Player Omar Askia was hit so hard in the face his eye swelled shut, Dubin said. Player Harold Hicks went home with a bloody mouth after catching a sucker-punch, Dubin said. Olney fans even appeared to be fighting each other, he added.

Lamar Poole, a Philadelphia police officer who was off duty, attended the game to cheer on his son Steffon, a Frankford player.

"It was crazy - very crazy," said Poole, who was a star basketballer at Thomas Edison in the early 1990s. "There had to be 50 to 100 people out there, attacking the Frankford players . . . I stayed up at the top of the steps with my son, making sure nobody came after him."

The violence came after escalating tension inside the gymnasium, where many spectators refused to sit in the stands, witnesses said.

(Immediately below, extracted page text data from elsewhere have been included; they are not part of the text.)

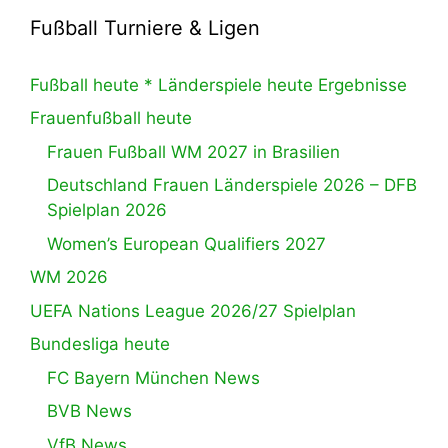
Fußball Turniere & Ligen
Fußball heute * Länderspiele heute Ergebnisse
Frauenfußball heute
Frauen Fußball WM 2027 in Brasilien
Deutschland Frauen Länderspiele 2026 – DFB
Spielplan 2026
Women’s European Qualifiers 2027
WM 2026
UEFA Nations League 2026/27 Spielplan
Bundesliga heute
FC Bayern München News
BVB News
VfB News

Dozens crowded the sidelines, prompting frustrated referees to repeatedly halt the game to restore order, witnesses said.

When a Frankford player dunked a ball, Dubin said, an Olney fan standing behind that basket growled at him: "Stop trying to disrespect our team. We're gonna f--- you up after the game!"

Dubin heard a referee, running downcourt during the game, shout to an Olney staffer: "This is disgraceful!"

School district spokesman Fernando Gallard said four adults - including a school police officer - were at the game to ensure order.

But there were just too many misbehaving.

Refs finally ended the game with more than a minute left on the clock because unruly fans wouldn't cooperate, witnesses said. Frankford won, 74-51.

Police reported several disorderly-conduct arrests.

Gallard said district officials are investigating the incident and will discipline any students identified as offenders and refer others to police for punishment.

"We cannot allow something like this to happen again," Gallard said. "We want our students and our guests to know we are serious about this and will not tolerate it."

Assaulting a school official - in this case, Dubin - can result in expulsion and criminal charges, he added.

Witnesses agreed most of the misbehaving fans appeared to be Olney alumni and young adults from the neighborhood, and not current students.

Olney Coach Jeff McKenna lamented fans' behavior as an unwelcome blow to his school's and team's reputation.

"My team and Frankford's team are all friends with each other. The kids for both teams played hard and acted like gentlemen," said McKenna, who also teaches history at Olney. "This was young adults from the neighborhood acting badly. It's not a basketball or even a school issue. It's just sad that they make us look bad."